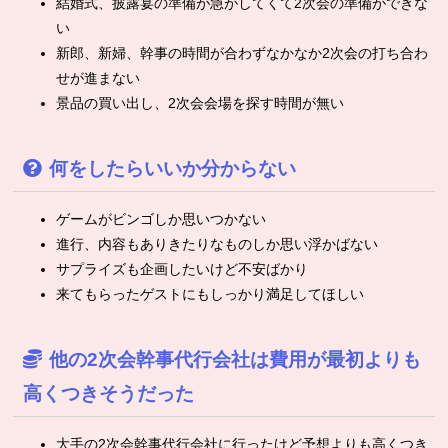
結婚式、披露宴の準備が急がしてくて2次会の準備ができな
い
新郎、新婦、幹事の時間が合わずなかなか2次会の打ち合わ
せが進まない
景品の買い出し、2次会会場を探す時間が無い
何をしたらいいか分からない
ゲームがビンゴしか思いつかない
進行、内容もありきたりなものしか思い浮かばない
サプライズも企画したいけど不安ばかり
来てもらったゲストにもしっかり満足してほしい
他の2次会幹事代行会社は費用が最初よりも
高くつきそうだった
大手の2次会幹事代行会社に行ったけど予想よりも高くつき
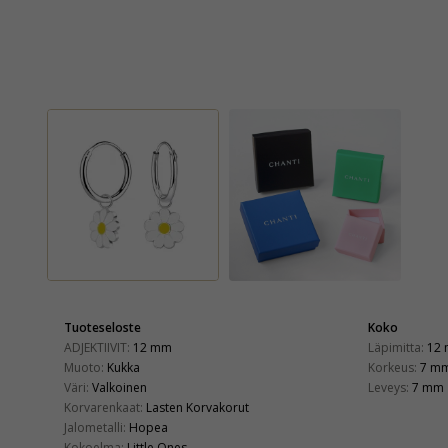
Tuoteseloste
Koko
ADJEKTIIVIT:
12 mm
Läpimitta:
12
Muoto:
Kukka
Korkeus:
7 m
Väri:
Valkoinen
Leveys:
7 mm
Korvarenkaat:
Lasten Korvakorut
Jalometalli:
Hopea
Kokoelma:
Little Ones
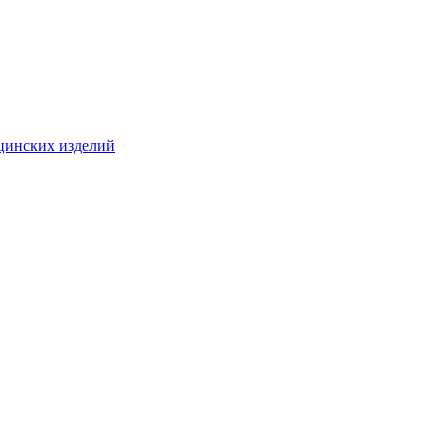
цинских изделий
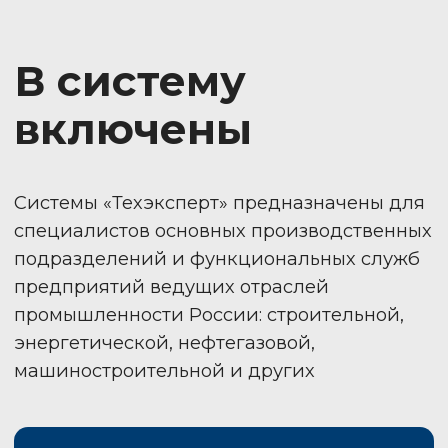
Аналитические материалы
Классификаторы и словари,
справочная информация
Преимущества
систем
«ТЕХЭКСПЕРТ»
Системы нового поколения «Техэксперт»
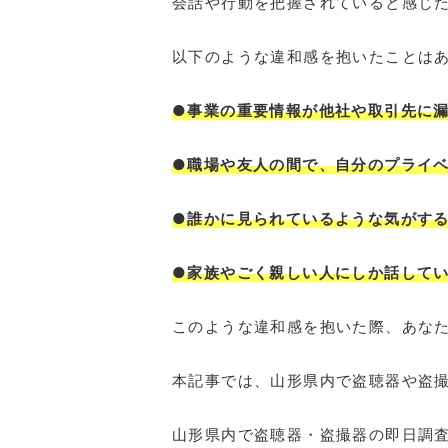
会話や行動を把握されていると感じ
以下のような違和感を抱いたことは
●事業の重要情報が他社や取引先に
●職場や友人の間で、自分のプライ
●誰かに見られているような気がす
●家族やごく親しい人にしか話して
このような違和感を抱いた際、あな
本記事では、山形県内で盗聴器や盗
山形県内で盗聴器・盗撮器の即日調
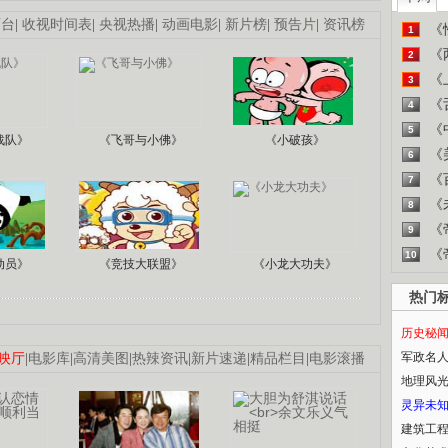
画台
|
收视时间表
|
央视热播
|
动画电影
|
新片榜
|
预告片
|
资讯榜
《
1
《
2
《
3
《
4
《
5
战队》
《飞哥与小佛》
《小破孩》
《
6
《
7
《
8
《
9
《
10
动员》
《竞技大联盟》
《小龙大功夫》
热门
历史秘
军政名
映厅
|
电影库
|
高清美图
|
热辣资讯
|
新片速递
|
精品栏目
|
电影滚播
地理风
灵异未
建筑工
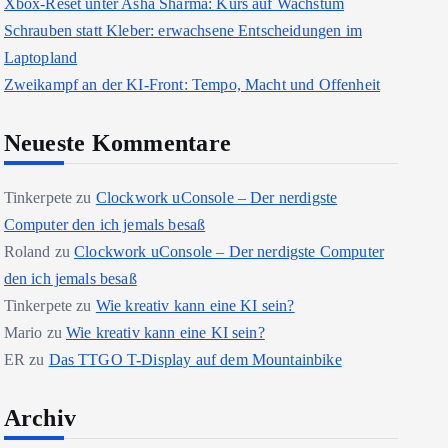
Xbox-Reset unter Asha Sharma: Kurs auf Wachstum
Schrauben statt Kleber: erwachsene Entscheidungen im
Laptopland
Zweikampf an der KI-Front: Tempo, Macht und Offenheit
Neueste Kommentare
Tinkerpete
zu
Clockwork uConsole – Der nerdigste
Computer den ich jemals besaß
Roland
zu
Clockwork uConsole – Der nerdigste Computer
den ich jemals besaß
Tinkerpete
zu
Wie kreativ kann eine KI sein?
Mario
zu
Wie kreativ kann eine KI sein?
ER
zu
Das TTGO T-Display auf dem Mountainbike
Archiv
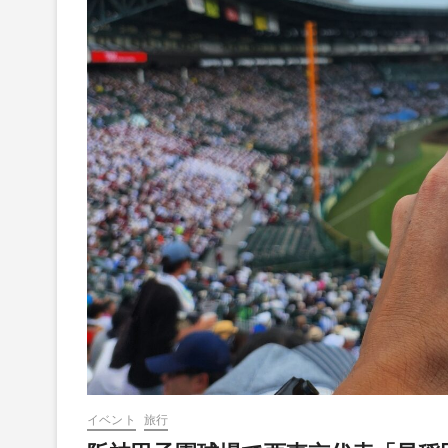
イベント
旅行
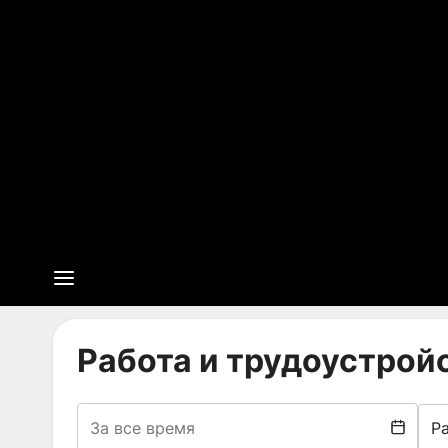
Работа и трудоустрой
Р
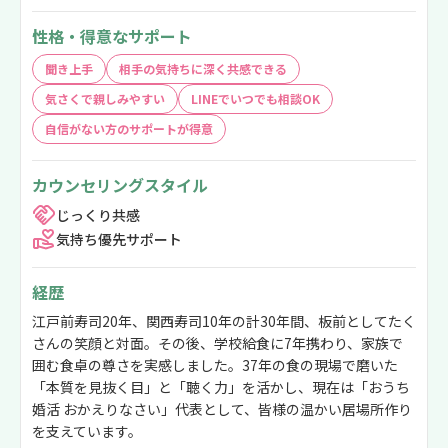
性格・得意なサポート
聞き上手
相手の気持ちに深く共感できる
気さくで親しみやすい
LINEでいつでも相談OK
自信がない方のサポートが得意
カウンセリングスタイル
じっくり共感
気持ち優先サポート
経歴
江戸前寿司20年、関西寿司10年の計30年間、板前としてたく
さんの笑顔と対面。その後、学校給食に7年携わり、家族で
囲む食卓の尊さを実感しました。37年の食の現場で磨いた
「本質を見抜く目」と「聴く力」を活かし、現在は「おうち
婚活 おかえりなさい」代表として、皆様の温かい居場所作り
を支えています。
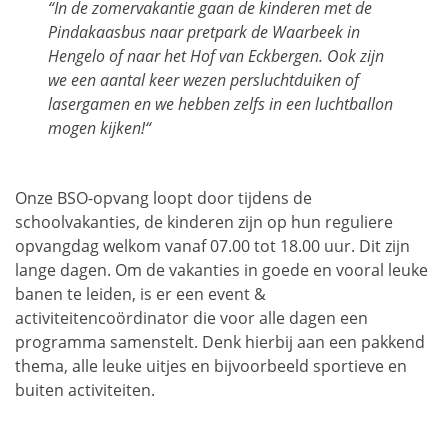
“
In de zomervakantie gaan de kinderen met de
Pindakaasbus naar pretpark de Waarbeek in
Hengelo of naar het Hof van Eckbergen. Ook zijn
we een aantal keer wezen persluchtduiken of
lasergamen en we hebben zelfs in een luchtballon
mogen kijken!
“
Onze BSO-opvang loopt door tijdens de
schoolvakanties, de kinderen zijn op hun reguliere
opvangdag welkom vanaf 07.00 tot 18.00 uur. Dit zijn
lange dagen. Om de vakanties in goede en vooral leuke
banen te leiden, is er een event &
activiteitencoördinator die voor alle dagen een
programma samenstelt. Denk hierbij aan een pakkend
thema, alle leuke uitjes en bijvoorbeeld sportieve en
buiten activiteiten.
★ ★ ★ ★ ★
(Goal of the exercise) Transcribe all the lines above exactly; any image among them is skipped.

(Exercise response)
結婚式、披露宴の準備が急がしてくて2次会の準備ができな
い
新郎、新婦、幹事の時間が合わずなかなか2次会の打ち合わ
せが進まない
景品の買い出し、2次会会場を探す時間が無い
何をしたらいいか分からない
ゲームがビンゴしか思いつかない
進行、内容もありきたりなものしか思い浮かばない
サプライズも企画したいけど不安ばかり
来てもらったゲストにもしっかり満足してほしい
他の2次会幹事代行会社は費用が最初よりも
高くつきそうだった
大手の2次会幹事代行会社に行ったけど予想よりも高くつき
Tuoteseloste
Koko
ADJEKTIIVIT:
12 mm
Läpimitta:
12
Muoto:
Kukka
Korkeus:
7 m
Väri:
Valkoinen
Leveys:
7 mm
Korvarenkaat:
Lasten Korvakorut
Jalometalli:
Hopea
Kokoelma:
Little Ones
цинских изделий
Аналитические материалы
Классификаторы и словари,
справочная информация
Преимущества
систем
«ТЕХЭКСПЕРТ»
Системы нового поколения «Техэксперт»
会話や行動を把握されていると感じ
以下のような違和感を抱いたことは
●事業の重要情報が他社や取引先に
●職場や友人の間で、自分のプライ
●誰かに見られているような気がす
●家族やごく親しい人にしか話して
このような違和感を抱いた際、あな
本記事では、山形県内で盗聴器や盗
山形県内で盗聴器・盗撮器の即日調
画台
|
收视时间表
|
央视热播
|
动画电影
|
新片榜
|
预告片
|
资讯榜
《
1
《
2
《
3
《
4
《
5
战队》
《飞哥与小佛》
《小破孩》
《
6
《
7
《
8
《
9
《
10
动员》
《竞技大联盟》
《小龙大功夫》
热门
历史秘
军政名
映厅
|
电影库
|
高清美图
|
热辣资讯
|
新片速递
|
精品栏目
|
电影滚播
地理风
灵异未
建筑工
Xbox-Reset unter Asha Sharma: Kurs auf Wachstum
Schrauben statt Kleber: erwachsene Entscheidungen im
Laptopland
Zweikampf an der KI-Front: Tempo, Macht und Offenheit
Neueste Kommentare
Tinkerpete
zu
Clockwork uConsole – Der nerdigste
Computer den ich jemals besaß
Roland
zu
Clockwork uConsole – Der nerdigste Computer
den ich jemals besaß
Tinkerpete
zu
Wie kreativ kann eine KI sein?
Mario
zu
Wie kreativ kann eine KI sein?
ER
zu
Das TTGO T-Display auf dem Mountainbike
Archiv
イベント
旅行
Работа и трудоустрой
Р
性格・得意なサポート
聞き上手
相手の気持ちに深く共感できる
気さくで親しみやすい
LINEでいつでも相談OK
自信がない方のサポートが得意
カウンセリングスタイル
じっくり共感
気持ち優先サポート
経歴
江戸前寿司20年、関西寿司10年の計30年間、板前としてたく
さんの笑顔と対面。その後、学校給食に7年携わり、家族で
囲む食卓の尊さを実感しました。37年の食の現場で磨いた
「本質を見抜く目」と「聴く力」を活かし、現在は「おうち
婚活 おかえりなさい」代表として、皆様の温かい居場所作り
を支えています。
“
In de zomervakantie gaan de kinderen met de
Pindakaasbus naar pretpark de Waarbeek in
Hengelo of naar het Hof van Eckbergen. Ook zijn
we een aantal keer wezen persluchtduiken of
lasergamen en we hebben zelfs in een luchtballon
mogen kijken!
“
Onze BSO-opvang loopt door tijdens de
schoolvakanties, de kinderen zijn op hun reguliere
opvangdag welkom vanaf 07.00 tot 18.00 uur. Dit zijn
lange dagen. Om de vakanties in goede en vooral leuke
banen te leiden, is er een event &
activiteitencoördinator die voor alle dagen een
programma samenstelt. Denk hierbij aan een pakkend
thema, alle leuke uitjes en bijvoorbeeld sportieve en
buiten activiteiten.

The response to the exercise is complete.